(1.) STAPLES , A.J.C. 1. The appellant brought a suit for possession of certain mango trees standing on an occupancy field in mauza Nagzari on the strength of a sale deed executed in his favour by one Mt. Rewabai on 21st April 1902. His suit was dismissed and an appeal preferred by him was also dismissed by the Additional District Judge, Khandwa. He has now preferred this second appeal. Admittedly these mango trees stood on the occupancy field held by Rewabai and were sold by her to the plaintiff-appellant by a registered sale-deed dated 21st April 1902, which is on the record as Ex. P-1. The appellant alleges that since the sale be has been in possession all along and enjoying the fruit of the trees until he was forcibly dispossessed in 1929 by the respondents, who are the malguzars of the village. The trial Court found that the sale was invalid as the trees could not be sold, but that the defendants were not in adverse possession of the trees for more than 12 years before the institution of the suit as they claimed. As, however, no title was conveyed by the sale-deed, the suit was dismissed. On appeal the lower appellate Court has upheld the finding with regard to the sale deed and has further found that the plaintiff could not obtain ownership by prescription against the defendents who are malguzars of the village. He therefore dismissed the appeal.

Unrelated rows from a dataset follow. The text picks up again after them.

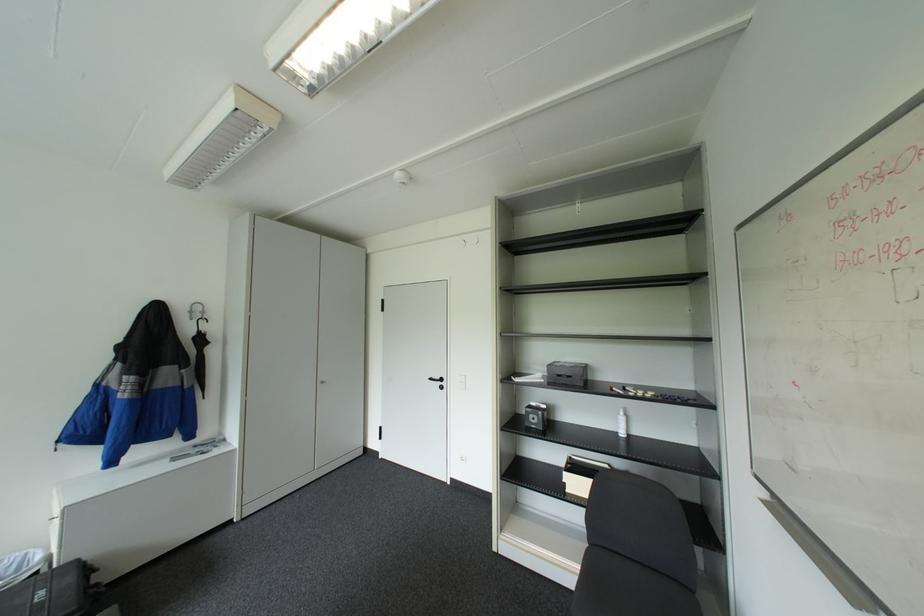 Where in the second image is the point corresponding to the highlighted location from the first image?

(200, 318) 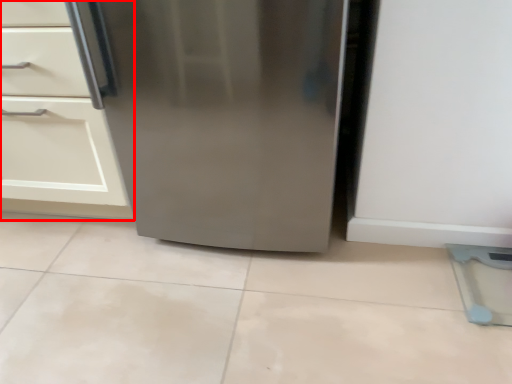 Question: From the image's perspective, where is cabinetry (annotated by the red box) located in relation to refrigerator in the image?

Choices:
 (A) above
 (B) below

Answer: (A)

(2.) IN this Court the learned Counsel for the appellant contended that the finding with regard to the validity of the sale-deed was incorrect and that a good title was transferred by that deed. He further argued that the finding about adverse possession in the trial Court was in favour of the appellant and therefore, if the finding about the sale-deed was set aside, the claim of the plaintiff-appellant would have to be decreed.

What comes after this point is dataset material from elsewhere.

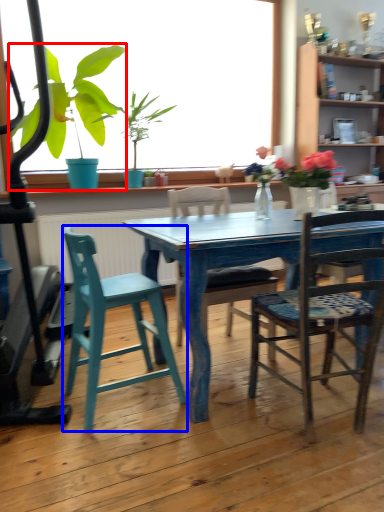 Question: Which object appears farthest to the camera in this image, houseplant (highlighted by a red box) or chair (highlighted by a blue box)?

Choices:
 (A) houseplant
 (B) chair

Answer: (A)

(3.) AS regards adverse possession it may be noted that the appellant never put forward any such claim in the lower Courts and relied only on the title conferred on him by the sale deed (Ex. P-1). He now seeks to take advantage of the finding of the trial Court that the respondents failed to prove that they had been in adverse possession. I do not think, however, that he can take advantage of that finding, and it has been held by the lower appellate Court that the plaintiff could not obtain ownership by prescription against the defendants who are malguzars of the village. The Judge has referred to the case cited above, Hiria v. Mahomed Sirajuddin Khan (1908) 4 NLR 104. The argument put forward by the learned Counsel for the appellant was that Rewabai died in March 1917 and that the respondents did not prevent the appellant from taking the fruit of the trees until 1929 and that therefore by continuous possession and by taking of the fruit for 12 years, 1917 to 1929, the appellant had acquired a good title by prescription. Apart from the fact that, as already stated above, this plea was never raised in the lower Courts and should not therefore be allowed to be raised at this stage, I would point out that it is difficult to hold that possession was adverse in a case of this kind where no title was asserted to the trees and only the fruit was taken. In this connexion I have been referred by the learned Counsel for the respondents to Durga v. Atmaram (1890) 3 CPLR 160. The judgment in that case is very brief, but it is authority for the view that, where a malguzar is recorded as the owner of trees and a tenant or other person is permitted to take the fruit, there can be no question of adverse possession. In the present case it is true that the appellant was not a tenant of the land after the death of Rewabai, but there is nothing to show that the respondents prevented him in any way from taking the fruit of the trees after Rewabai's death until 1929 or that the appellant asserted a title adverse to the respondents. As the ease stands, I am not prepared to hold that any adverse pos-session has been proved.